Re: Unicode corpus tools/missing characters

Date: Mon May 24 1999 - 10:50:43 EDT


       We in SIL have overlapping interests with you since we are
       heavily involved in supporting linguistic research in a large
       number of minority languages (currently over 1000) around the
       world. We have a variety of software tools for doing linguistic
       research, some of which may perform the tasks that you need.

       We are in the process of a major re-engineering of our tools.
       Unfortunatly, we do not have Unicode-capable versions available
       at present. That is being added, however, as is the capability
       to define the writing-system-specific needs of each minority
       language for rendering, collation, etc.
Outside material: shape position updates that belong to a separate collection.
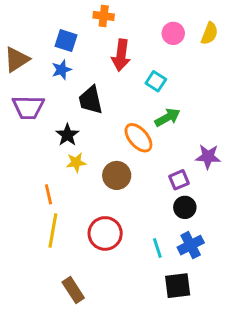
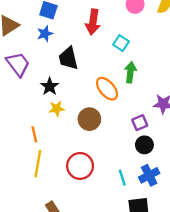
purple trapezoid: (28, 107) -> (18, 64), turned -128
green arrow: (167, 117) -> (130, 72), turned -54

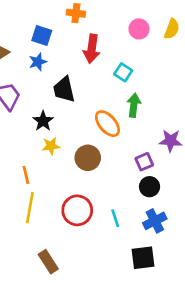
cyan line: (122, 178) -> (115, 218), moved

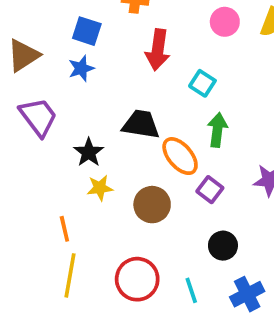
black trapezoid: (64, 89) -> (141, 124), moved, turned 112
purple square: (144, 162) -> (210, 190), moved, turned -30
black circle: (150, 187) -> (223, 246), moved

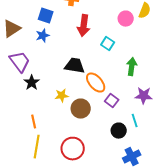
pink circle: (225, 22) -> (126, 19), moved
green arrow: (217, 130) -> (132, 67), moved
black star: (89, 152) -> (32, 83), moved
yellow star: (100, 188) -> (62, 96), moved
cyan line: (191, 290) -> (135, 121), moved

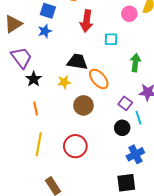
cyan square: (108, 44) -> (111, 39), turned -32
yellow star: (62, 96) -> (64, 82), moved
purple square: (112, 101) -> (125, 103), moved
orange line: (34, 122) -> (36, 108), moved

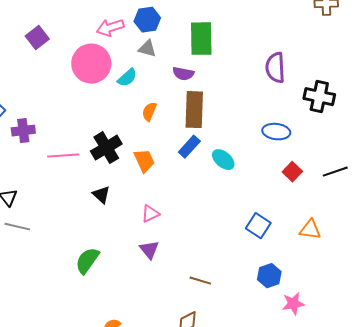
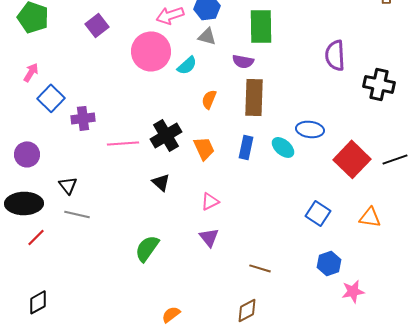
blue ellipse: (276, 132) -> (310, 129), moved
blue rectangle: (189, 147) -> (246, 147), moved, turned -30
red square: (292, 172) -> (352, 159), size x1.8

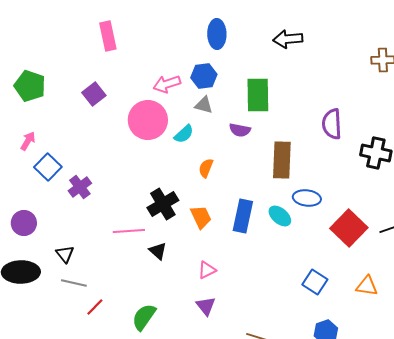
brown rectangle: (254, 97) -> (282, 160), moved
purple cross: (83, 118) -> (80, 187), turned -30
pink line: (123, 143) -> (129, 231), moved
blue rectangle: (246, 147) -> (243, 216), size x1.4
red line: (36, 237) -> (95, 307), moved

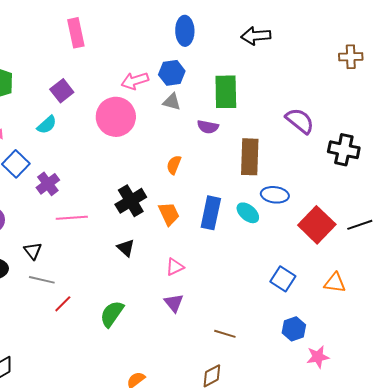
purple semicircle: (332, 124) -> (300, 121), turned 132
cyan semicircle: (184, 134) -> (47, 125), moved
pink line: (129, 231) -> (72, 218), moved

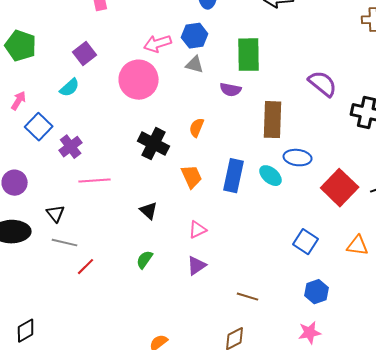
black cross: (131, 201) -> (154, 144), moved, turned -32
purple triangle: (174, 303) -> (197, 266), turned 35
green semicircle: (112, 314) -> (145, 260), moved, size x0.7
pink star: (318, 357) -> (310, 333), moved

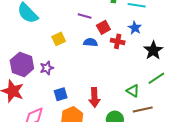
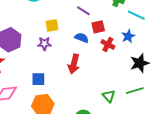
purple star: (47, 68) -> (44, 44), moved
red arrow: (94, 97) -> (74, 64), moved

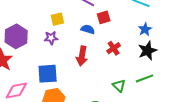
blue star: (128, 36) -> (145, 29), moved
red cross: (108, 44) -> (114, 48), moved, turned 32
blue square: (38, 79) -> (48, 74), size x1.5

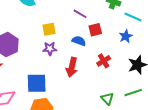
blue star: (145, 29) -> (126, 36), moved
purple star: (51, 38) -> (50, 49), moved

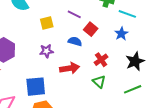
yellow square: (49, 29) -> (47, 23), moved
red square: (95, 30) -> (91, 29), turned -32
red arrow: (72, 67) -> (70, 68), turned -108
green triangle: (107, 99) -> (99, 82), moved

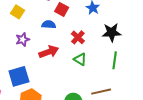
yellow square: (47, 23) -> (18, 12), turned -32
black star: (135, 61) -> (112, 32), turned 30
green line: (133, 89) -> (115, 60), turned -48

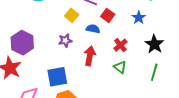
yellow square: (18, 12) -> (72, 15), moved
black star: (112, 32) -> (154, 44), turned 30
red arrow: (49, 52) -> (90, 56), turned -66

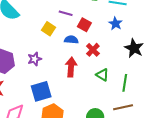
purple star: (65, 41) -> (35, 59), moved
red cross: (120, 45) -> (93, 50), moved
green line: (154, 72) -> (125, 83), moved

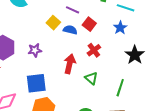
blue semicircle: (71, 40) -> (70, 30), moved
green triangle: (102, 75) -> (91, 78), moved

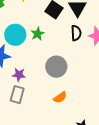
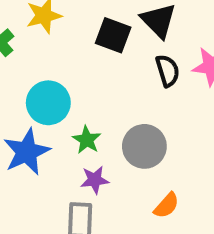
green star: (38, 34) -> (87, 140), moved
purple star: (19, 75) -> (95, 180), moved

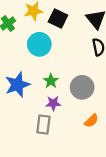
black square: (113, 35) -> (58, 19), moved
cyan circle: (48, 103) -> (39, 44), moved

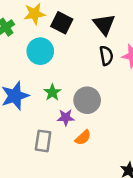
purple star: (53, 103) -> (66, 117), moved
orange semicircle: (91, 121) -> (83, 138), moved

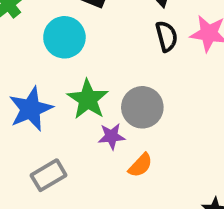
green star: (52, 92) -> (88, 99), size x1.5
gray rectangle: (43, 141) -> (49, 175), moved, turned 55

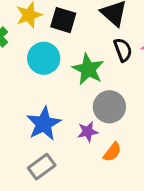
green star: (88, 99) -> (88, 69), moved
blue star: (31, 109) -> (44, 124), moved

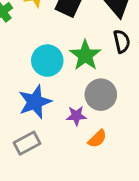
cyan circle: (44, 58) -> (47, 61), moved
So, I can't help you
       today, but in the future our software may be of use to you.

       For further information on our language software tools, feel
       free to visit our web site at


       From: AT internet on 05/24/99 05:32

       Received on: 05/24/99

       To: Peter Constable/IntlAdmin/WCT, AT
       Subject: Unicode corpus tools/missing characters

       Hello (I'm a recently subscribed addition to the mailing list).

       Can anyone advise me on the availability of commerical corpus
       tools (concordance/collocation etc) which are able to handle
       Unicode characters?

       Also, I am in the process of converting a small Punjabi corpus
       from an 8-bit Indian font into the Gurmukhi Unicode characters
       (using UniEdit 1.4 from Duke University). However, I am facing
       a few problems:

       1) some of the diacritic characters in the font don't exist in
       the Unicode Standard. In particular the pehri haha and pehri
       rara. I'd also like to be able to input a bindi with a
       horizontal joining line.
       2) some of the diacritics that do exist in Unicode aren't
       well by UniEdit (notably the bindi 0A02 and UU 0A42)
       3) some of the missing diacritics appear in private use slots
       in UniEdit.

       I was wondering if anyone else had come up against limitations
       either for the Unicode Editor they were using, or in the
       Unicode Standard themselves - and if so, how they dealt with
       it. I've tried using a "best fit" solution by employing other
       characters, which is not ideal. I'm wondering if I should
       invest in another editor. And what would happen if I tried to
       open a UniEdit .uni file in another Unicode editor? Would it
       open at all? How would it handle the private space characters?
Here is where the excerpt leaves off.